Strompreiszonen für Deutschland: Vorbild Skandinavien?
Die einheitliche deutsche Strompreiszone steht unter Druck und die Einrichtung von Preiszonen in der Diskussion. Am Beispiel der nordischen Strommärkte lassen sich berechtigte Hoffnungen, Bedenken und überzogene Erwartungen an Preiszonen aufzeigen.

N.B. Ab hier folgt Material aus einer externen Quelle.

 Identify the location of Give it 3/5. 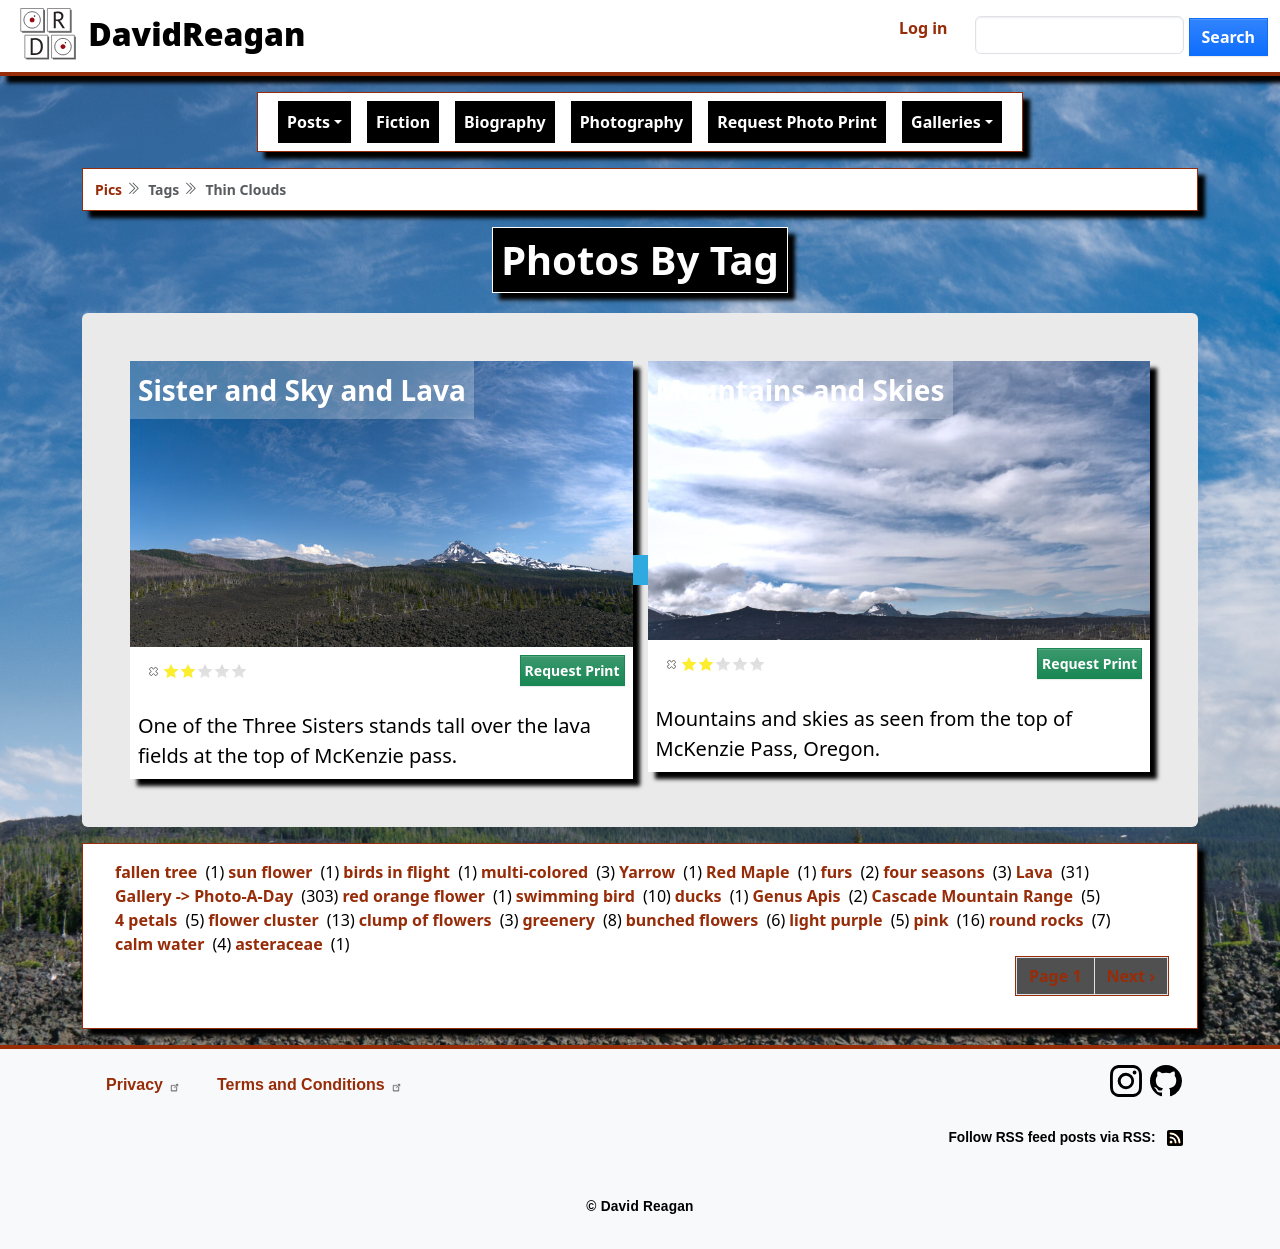
(205, 670).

Bisher wird Strom an der Strombörse zu deutschlandweit einheitlichen Preisen gehandelt. Im August 2022 hat die europäische Regulierungsbehörde ACER vorgeschlagen, den deutschen Strommarkt in zwei bis fünf Preiszonen aufzuteilen. Marktverzerrungen durch gestörte Preisbildung und Ringflüsse – also der Stromtransport über Nachbarländer zurück ins Ursprungsland aufgrund unzureichender inländischer Netzkapazitäten – riefen die Behörde auf den Plan. Die endgültige Entscheidung für oder gegen eine Aufteilung kann sich noch hinziehen. Die für das Jahr 2024 angekündigte Erstellung des Bidding Zone Reviews der deutsche Übertragungsnetzbetreiber wird entscheidend sein. Doch was würde solch eine Aufteilung für Deutschland bedeuten?
Die Aufteilung der einheitlichen Preiszone wird von vielen Akteuren in Deutschland kritisch gesehen, vor allem aufgrund der Sorge über höhere Strompreise in Süddeutschland und befürchteter Einnahmeverluste von Stromerzeugern im Norden. Das norwegische Analyseinstitut THEMA hat im Auftrag von Agora Energiewende untersucht, wie die Preiszonentrennung in den nordeuropäischen Strommärkten funktioniert hat und welche Erfahrungen auf Deutschland übertragbar sind.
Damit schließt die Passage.